## RECORDS SHOWN
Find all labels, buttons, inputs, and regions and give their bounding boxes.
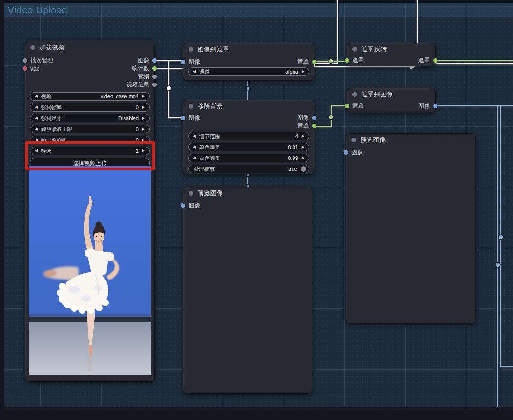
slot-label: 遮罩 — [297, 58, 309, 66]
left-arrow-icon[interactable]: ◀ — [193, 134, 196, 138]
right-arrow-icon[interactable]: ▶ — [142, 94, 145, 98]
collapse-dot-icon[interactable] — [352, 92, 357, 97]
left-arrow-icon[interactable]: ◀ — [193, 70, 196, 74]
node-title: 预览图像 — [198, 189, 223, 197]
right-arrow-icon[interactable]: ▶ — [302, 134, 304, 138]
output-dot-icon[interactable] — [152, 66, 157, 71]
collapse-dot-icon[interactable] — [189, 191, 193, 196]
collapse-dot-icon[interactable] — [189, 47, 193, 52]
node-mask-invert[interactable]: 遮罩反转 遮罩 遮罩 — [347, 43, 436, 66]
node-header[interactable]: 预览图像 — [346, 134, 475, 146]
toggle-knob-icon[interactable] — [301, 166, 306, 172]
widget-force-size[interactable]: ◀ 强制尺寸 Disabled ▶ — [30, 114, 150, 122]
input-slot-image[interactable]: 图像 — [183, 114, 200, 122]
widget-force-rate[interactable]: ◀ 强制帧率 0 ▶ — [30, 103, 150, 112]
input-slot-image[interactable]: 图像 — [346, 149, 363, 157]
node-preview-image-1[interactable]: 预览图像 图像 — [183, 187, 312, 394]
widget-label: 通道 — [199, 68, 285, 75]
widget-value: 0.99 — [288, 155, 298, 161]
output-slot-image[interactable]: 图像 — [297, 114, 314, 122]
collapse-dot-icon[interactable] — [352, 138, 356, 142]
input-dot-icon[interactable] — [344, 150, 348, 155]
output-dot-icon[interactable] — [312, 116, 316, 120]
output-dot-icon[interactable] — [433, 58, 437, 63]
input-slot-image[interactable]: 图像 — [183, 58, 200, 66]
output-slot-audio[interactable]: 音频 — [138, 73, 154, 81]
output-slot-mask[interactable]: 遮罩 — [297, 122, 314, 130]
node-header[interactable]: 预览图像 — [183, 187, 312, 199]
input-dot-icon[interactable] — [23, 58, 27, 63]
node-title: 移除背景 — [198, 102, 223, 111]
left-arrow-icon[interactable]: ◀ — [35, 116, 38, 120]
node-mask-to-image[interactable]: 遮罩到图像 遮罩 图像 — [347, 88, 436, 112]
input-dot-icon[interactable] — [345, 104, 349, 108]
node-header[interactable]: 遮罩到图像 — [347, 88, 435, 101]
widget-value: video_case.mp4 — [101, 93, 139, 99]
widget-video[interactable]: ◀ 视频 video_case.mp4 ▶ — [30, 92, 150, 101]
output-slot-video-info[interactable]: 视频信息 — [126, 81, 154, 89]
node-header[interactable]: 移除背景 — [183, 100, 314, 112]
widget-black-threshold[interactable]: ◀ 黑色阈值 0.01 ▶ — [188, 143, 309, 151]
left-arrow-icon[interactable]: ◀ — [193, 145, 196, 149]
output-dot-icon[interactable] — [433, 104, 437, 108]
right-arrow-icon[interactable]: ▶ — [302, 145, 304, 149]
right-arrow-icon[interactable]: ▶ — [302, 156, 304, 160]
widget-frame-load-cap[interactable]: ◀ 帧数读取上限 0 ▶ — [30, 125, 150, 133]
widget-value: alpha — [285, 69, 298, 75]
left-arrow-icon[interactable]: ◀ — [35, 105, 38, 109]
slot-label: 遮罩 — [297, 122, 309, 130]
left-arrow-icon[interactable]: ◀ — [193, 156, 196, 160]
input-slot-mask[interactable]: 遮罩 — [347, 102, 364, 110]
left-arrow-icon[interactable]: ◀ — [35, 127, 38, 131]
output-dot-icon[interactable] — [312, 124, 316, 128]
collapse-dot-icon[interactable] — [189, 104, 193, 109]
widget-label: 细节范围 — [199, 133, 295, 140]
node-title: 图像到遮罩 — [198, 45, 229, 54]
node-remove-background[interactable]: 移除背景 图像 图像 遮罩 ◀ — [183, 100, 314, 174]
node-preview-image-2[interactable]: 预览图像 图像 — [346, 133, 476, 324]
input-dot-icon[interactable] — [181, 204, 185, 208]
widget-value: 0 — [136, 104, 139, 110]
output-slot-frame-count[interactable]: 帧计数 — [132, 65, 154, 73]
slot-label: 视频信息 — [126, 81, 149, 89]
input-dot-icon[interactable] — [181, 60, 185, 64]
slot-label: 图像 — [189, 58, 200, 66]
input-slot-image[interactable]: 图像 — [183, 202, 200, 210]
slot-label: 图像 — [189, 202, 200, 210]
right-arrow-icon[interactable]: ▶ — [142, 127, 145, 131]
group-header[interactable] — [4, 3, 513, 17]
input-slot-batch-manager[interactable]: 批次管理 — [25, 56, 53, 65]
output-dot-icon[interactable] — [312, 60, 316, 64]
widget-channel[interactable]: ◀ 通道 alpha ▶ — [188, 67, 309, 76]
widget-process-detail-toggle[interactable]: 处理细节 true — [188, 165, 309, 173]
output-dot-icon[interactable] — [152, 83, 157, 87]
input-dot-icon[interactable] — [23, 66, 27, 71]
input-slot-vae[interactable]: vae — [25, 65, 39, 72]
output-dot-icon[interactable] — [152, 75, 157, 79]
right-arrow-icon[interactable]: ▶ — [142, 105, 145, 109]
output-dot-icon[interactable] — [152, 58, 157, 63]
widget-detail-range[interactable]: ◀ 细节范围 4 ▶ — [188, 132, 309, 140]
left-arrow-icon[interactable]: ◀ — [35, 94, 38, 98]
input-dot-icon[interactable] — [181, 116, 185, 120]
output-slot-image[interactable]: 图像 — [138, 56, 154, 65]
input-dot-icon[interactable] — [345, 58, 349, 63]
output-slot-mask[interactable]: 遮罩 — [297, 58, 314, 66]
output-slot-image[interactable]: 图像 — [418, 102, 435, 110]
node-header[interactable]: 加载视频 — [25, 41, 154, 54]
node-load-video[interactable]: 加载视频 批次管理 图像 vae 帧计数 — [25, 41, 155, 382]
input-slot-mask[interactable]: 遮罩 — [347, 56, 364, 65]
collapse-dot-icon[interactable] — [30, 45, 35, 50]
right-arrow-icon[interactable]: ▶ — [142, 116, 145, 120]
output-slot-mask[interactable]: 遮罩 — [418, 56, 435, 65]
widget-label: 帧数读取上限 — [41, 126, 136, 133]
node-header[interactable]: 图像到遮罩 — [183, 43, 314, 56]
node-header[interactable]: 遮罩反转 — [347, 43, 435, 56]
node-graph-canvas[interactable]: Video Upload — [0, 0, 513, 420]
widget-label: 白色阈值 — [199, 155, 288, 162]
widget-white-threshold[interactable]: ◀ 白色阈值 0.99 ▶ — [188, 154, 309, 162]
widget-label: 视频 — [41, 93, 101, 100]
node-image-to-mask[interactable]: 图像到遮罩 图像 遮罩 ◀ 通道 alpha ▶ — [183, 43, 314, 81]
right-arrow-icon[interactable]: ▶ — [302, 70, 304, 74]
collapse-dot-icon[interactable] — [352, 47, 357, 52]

## TASK DESCRIPTION
Scan the records for the word "遮罩反转" and copy every line where it is found.

## WRITTEN REPLY
node-mask-invert[interactable]: 遮罩反转 遮罩 遮罩 — [347, 43, 436, 66]
node-header[interactable]: 遮罩反转 — [347, 43, 435, 56]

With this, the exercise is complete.